Earnings Season #13

Under the water, Aleksandr’s palm against her stomach draws her closer into him; a little safer.

He doesn’t shush her, doesn’t quiet her. He just holds her. The feeling of his chest against her back, his arms around her,

feels like safety carved out in the night; a place she can take the parts of herself—the ugly, disgusting, horrible parts

of herself—and look at them, and point: There, I think that’s me. I think I’ll never be free of that. I think that is who I am, at the root of everything, and I both

hate it and cannot live without it.

“No one knows,” she whispers. “About today. I’ve never told any of my friends, not even Jamie, the actual date. But I—I . . .

I miss them. I miss them so much—and it—sometimes it feels like I’ll never get out from that—and I—I just—I feel so alone, like there’s this space between me and everyone and everything, and I’ll just—this is it, I’ll die here, this is the rest

of my life. Just this pain, finding it everywhere, waiting for me, no matter where I go, what I do—”

Lili lets her words fail her, then—as the sobs catch again, shaking with the need to share this, torn by the inability to

believe anyone could hear it and stay.

But he holds her, not moving away.

Time passes. Held by him, the hurt drains: suffering becoming pain, pain becoming sadness, sadness becoming grief.

She looks at him, then, turning slightly in his arms.

Aleksandr meets her gaze, steady.

Oh, the things that bloom in her chest, amid the shambles of herself, the parts she can’t hold together, the ruin she’s ashamed

to show anyone, seeing the way he looks at her, like he’d hold it all for her.

Having this—having so much of this—comes in direct proportion to inevitable pain.

Having joy like this means it can hurt her.

Instead, Lili reaches for his face and kisses him. His lips are warm and soft against hers, and he lets her shape the kiss.

Her cheeks are wet with her tears, his breath is a comfort, and his body is a place she wants to stay.

Even if she doesn’t believe it will last.

Even if this is just another hurt she’ll hide at the heart of her—even if this is the next car crash, the story she’ll be

telling for the rest of her life.

She pushes aside the cost of things and closes her eyes.

The rush of sand, the tick of a clock.

Here, with him, for a little longer.

It’s early, when she wakes.

They left the curtains drawn, so morning light starts to come into the bedroom.

Lili blinks against it, stretching in the warmth of sleep.
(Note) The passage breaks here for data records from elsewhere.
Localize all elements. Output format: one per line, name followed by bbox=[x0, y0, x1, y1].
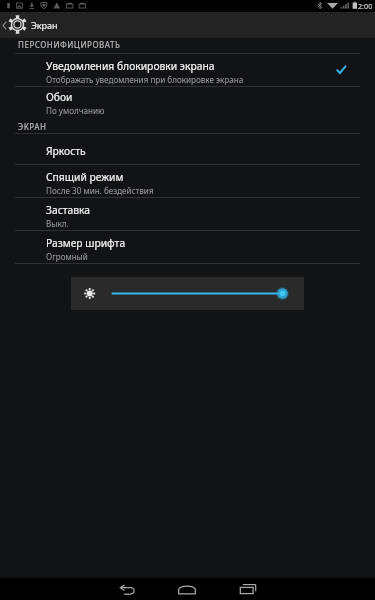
button[interactable]: Главный экран bbox=[157, 578, 217, 600]
button[interactable]: Яркость bbox=[0, 133, 375, 164]
staticText: Огромный bbox=[46, 251, 88, 262]
staticText: Заставка bbox=[46, 203, 91, 217]
staticText: Отображать уведомления при блокировке эк… bbox=[46, 74, 244, 85]
staticText: Уведомления блокировки экрана bbox=[46, 59, 215, 73]
staticText: После 30 мин. бездействия bbox=[46, 185, 154, 196]
staticText: Обои bbox=[46, 90, 73, 104]
button[interactable]: Размер шрифта bbox=[0, 230, 375, 263]
staticText: Экран bbox=[31, 19, 58, 31]
staticText: Выкл. bbox=[46, 218, 69, 229]
staticText: ЭКРАН bbox=[18, 121, 47, 132]
button[interactable]: Уведомления блокировки экрана bbox=[0, 53, 375, 86]
staticText: По умолчанию bbox=[46, 105, 105, 116]
button[interactable]: Заставка bbox=[0, 197, 375, 230]
staticText: 2:00 bbox=[358, 1, 373, 11]
button[interactable]: Недавние приложения bbox=[218, 578, 278, 600]
button[interactable]: Назад bbox=[97, 578, 157, 600]
button[interactable]: Настройки — Экран, назад bbox=[0, 12, 375, 38]
staticText: Спящий режим bbox=[46, 170, 124, 184]
button[interactable]: Спящий режим bbox=[0, 164, 375, 197]
staticText: ПЕРСОНИФИЦИРОВАТЬ bbox=[18, 39, 121, 50]
staticText: Яркость bbox=[46, 144, 86, 158]
button[interactable]: Обои bbox=[0, 86, 375, 115]
staticText: Размер шрифта bbox=[46, 236, 126, 250]
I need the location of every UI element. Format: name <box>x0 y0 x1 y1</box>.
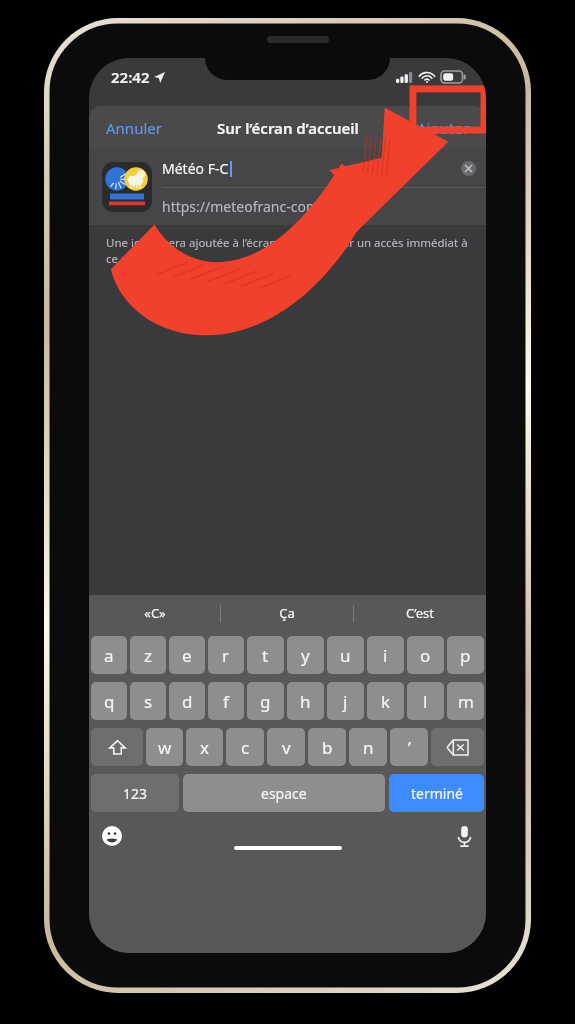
staticText: Météo F-C <box>162 159 229 178</box>
staticText: Une icône sera ajoutée à l’écran d’accue… <box>106 235 469 266</box>
staticText: terminé <box>411 784 463 803</box>
button[interactable]: t <box>247 636 284 674</box>
staticText: e <box>182 644 192 667</box>
button[interactable]: e <box>169 636 205 674</box>
button[interactable]: n <box>349 728 387 766</box>
button[interactable]: r <box>208 636 244 674</box>
button[interactable]: C’est <box>354 595 486 631</box>
staticText: k <box>381 690 391 713</box>
button[interactable]: Ça <box>221 595 353 631</box>
staticText: Ajouter <box>417 118 469 138</box>
staticText: d <box>182 690 193 713</box>
button[interactable]: u <box>327 636 364 674</box>
button[interactable]: ’ <box>390 728 428 766</box>
button[interactable]: espace <box>183 774 385 812</box>
staticText: i <box>383 644 388 667</box>
button[interactable]: v <box>267 728 305 766</box>
staticText: m <box>458 690 474 713</box>
staticText: 22:42 <box>111 67 150 87</box>
staticText: g <box>260 690 271 713</box>
staticText: Ça <box>279 604 295 622</box>
button[interactable]: s <box>130 682 166 720</box>
staticText: v <box>282 736 291 759</box>
staticText: n <box>363 736 374 759</box>
staticText: s <box>144 690 153 713</box>
button[interactable]: c <box>226 728 264 766</box>
staticText: c <box>241 736 250 759</box>
button[interactable]: z <box>130 636 166 674</box>
button[interactable]: Majuscule <box>91 728 143 766</box>
button[interactable]: Ajouter <box>400 106 486 149</box>
staticText: ’ <box>408 736 411 759</box>
staticText: Annuler <box>106 118 162 138</box>
staticText: https://meteofranc-comtoise.fr <box>162 197 366 216</box>
button[interactable]: k <box>367 682 404 720</box>
button[interactable]: b <box>308 728 346 766</box>
button[interactable]: w <box>146 728 183 766</box>
button[interactable]: p <box>447 636 484 674</box>
button[interactable]: a <box>91 636 127 674</box>
button[interactable]: Annuler <box>89 106 179 149</box>
staticText: h <box>300 690 311 713</box>
button[interactable]: Supprimer <box>431 728 484 766</box>
staticText: a <box>104 644 114 667</box>
staticText: r <box>222 644 230 667</box>
button[interactable]: m <box>447 682 484 720</box>
staticText: j <box>343 690 348 713</box>
staticText: z <box>144 644 152 667</box>
button[interactable]: o <box>407 636 444 674</box>
button[interactable]: f <box>208 682 244 720</box>
staticText: q <box>104 690 115 713</box>
staticText: espace <box>261 784 307 803</box>
staticText: «C» <box>144 604 166 622</box>
staticText: 123 <box>123 784 148 803</box>
button[interactable]: x <box>186 728 223 766</box>
button[interactable]: Dictée <box>457 826 472 847</box>
staticText: b <box>322 736 333 759</box>
staticText: u <box>340 644 351 667</box>
staticText: f <box>223 690 229 713</box>
staticText: l <box>423 690 428 713</box>
button[interactable]: 123 <box>91 774 179 812</box>
button[interactable]: h <box>287 682 324 720</box>
button[interactable]: terminé <box>389 774 484 812</box>
staticText: t <box>262 644 269 667</box>
staticText: Sur l’écran d’accueil <box>217 118 359 138</box>
button[interactable]: Emoji <box>102 826 122 846</box>
button[interactable]: d <box>169 682 205 720</box>
staticText: C’est <box>406 604 434 622</box>
staticText: y <box>301 644 310 667</box>
button[interactable]: Effacer <box>461 161 476 176</box>
staticText: x <box>200 736 209 759</box>
button[interactable]: j <box>327 682 364 720</box>
button[interactable]: q <box>91 682 127 720</box>
button[interactable]: g <box>247 682 284 720</box>
staticText: p <box>460 644 471 667</box>
button[interactable]: l <box>407 682 444 720</box>
button[interactable]: «C» <box>89 595 220 631</box>
button[interactable]: i <box>367 636 404 674</box>
button[interactable]: y <box>287 636 324 674</box>
staticText: w <box>158 736 172 759</box>
staticText: o <box>420 644 431 667</box>
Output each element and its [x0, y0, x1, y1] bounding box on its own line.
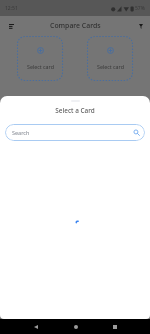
button[interactable]: Filter: [134, 20, 147, 33]
button[interactable]: Search: [5, 124, 145, 141]
button[interactable]: Recents: [108, 320, 121, 333]
staticText: Compare Cards: [50, 21, 101, 30]
staticText: Select card: [27, 63, 54, 70]
staticText: Select a Card: [0, 106, 150, 115]
staticText: Search: [12, 129, 30, 136]
staticText: 12:51: [5, 5, 18, 12]
button[interactable]: Select card: [17, 36, 63, 81]
button[interactable]: Back: [29, 320, 42, 333]
button[interactable]: Home: [69, 320, 82, 333]
button[interactable]: Menu: [5, 20, 18, 33]
staticText: Select card: [97, 63, 124, 70]
staticText: 57%: [135, 5, 145, 12]
other: Search: [133, 129, 140, 136]
button[interactable]: Select card: [87, 36, 133, 81]
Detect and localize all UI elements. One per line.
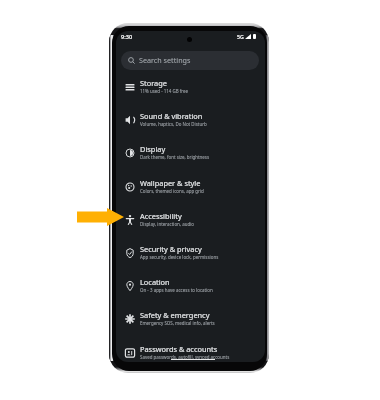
button[interactable]: Safety & emergency	[116, 305, 265, 338]
button[interactable]: Sound & vibration	[116, 106, 265, 139]
staticText: Display, interaction, audio	[140, 221, 194, 227]
button[interactable]: Security & privacy	[116, 239, 265, 272]
button[interactable]: Search settings	[121, 51, 259, 70]
staticText: 5G	[237, 33, 244, 40]
staticText: Saved passwords, autofill, synced accoun…	[140, 354, 230, 360]
button[interactable]: Storage	[116, 73, 265, 106]
staticText: App security, device lock, permissions	[140, 254, 219, 260]
button[interactable]: Wallpaper & style	[116, 173, 265, 206]
staticText: Security & privacy	[140, 244, 202, 254]
staticText: Sound & vibration	[140, 111, 203, 121]
staticText: Search settings	[139, 55, 191, 65]
staticText: Accessibility	[140, 211, 182, 221]
staticText: Colors, themed icons, app grid	[140, 188, 204, 194]
button[interactable]: Accessibility	[116, 206, 265, 239]
staticText: Storage	[140, 78, 167, 88]
staticText: 11% used - 114 GB free	[140, 88, 189, 94]
button[interactable]: Display	[116, 139, 265, 172]
staticText: Emergency SOS, medical info, alerts	[140, 320, 215, 326]
staticText: Passwords & accounts	[140, 344, 218, 354]
staticText: Volume, haptics, Do Not Disturb	[140, 121, 207, 127]
staticText: Safety & emergency	[140, 310, 210, 320]
staticText: Wallpaper & style	[140, 178, 201, 188]
staticText: Display	[140, 144, 166, 154]
staticText: Location	[140, 277, 170, 287]
staticText: Dark theme, font size, brightness	[140, 154, 210, 160]
staticText: 9:30	[121, 33, 133, 41]
button[interactable]: Passwords & accounts	[116, 339, 265, 362]
button[interactable]: Location	[116, 272, 265, 305]
staticText: On - 3 apps have access to location	[140, 287, 213, 293]
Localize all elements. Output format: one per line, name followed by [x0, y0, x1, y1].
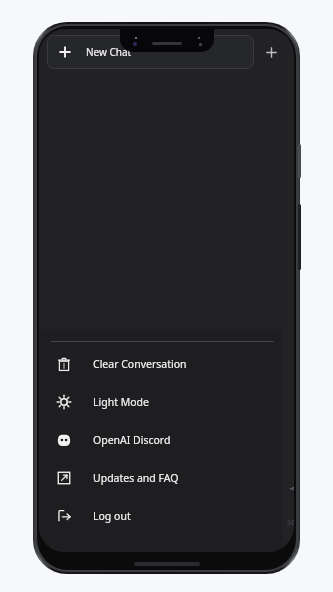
staticText: Clear Conversation	[93, 357, 187, 371]
button[interactable]: Log out	[39, 497, 282, 535]
button[interactable]: Updates and FAQ	[39, 459, 282, 497]
staticText: Log out	[93, 509, 131, 523]
button[interactable]: Send	[285, 477, 294, 501]
button[interactable]: New chat	[254, 35, 288, 69]
staticText: se of the	[287, 516, 294, 527]
staticText: Updates and FAQ	[93, 471, 179, 485]
staticText: OpenAI Discord	[93, 433, 171, 447]
button[interactable]: OpenAI Discord	[39, 421, 282, 459]
staticText: New Chat	[86, 45, 132, 59]
button[interactable]: Light Mode	[39, 383, 282, 421]
button[interactable]: Clear Conversation	[39, 345, 282, 383]
button[interactable]: New Chat	[47, 35, 254, 69]
staticText: Light Mode	[93, 395, 149, 409]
Behind her, Aleksandr’s arms are wrapped around her. He’s asleep,

his hand sprawled over her stomach under his shirt she’s wearing. The silence is soft, and the rhythm of his breath is steady.

Reaching for her phone on the nightstand, Lili checks the time, squinting.

5:58 a.m.

Slowly, she extricates herself from his arms.

Seeing Aleksandr asleep feels like a secret she wants to keep. How he breathes, the way his hair is mussed. The usual tension

in his face while awake—perception, calculation—is gone while he rests.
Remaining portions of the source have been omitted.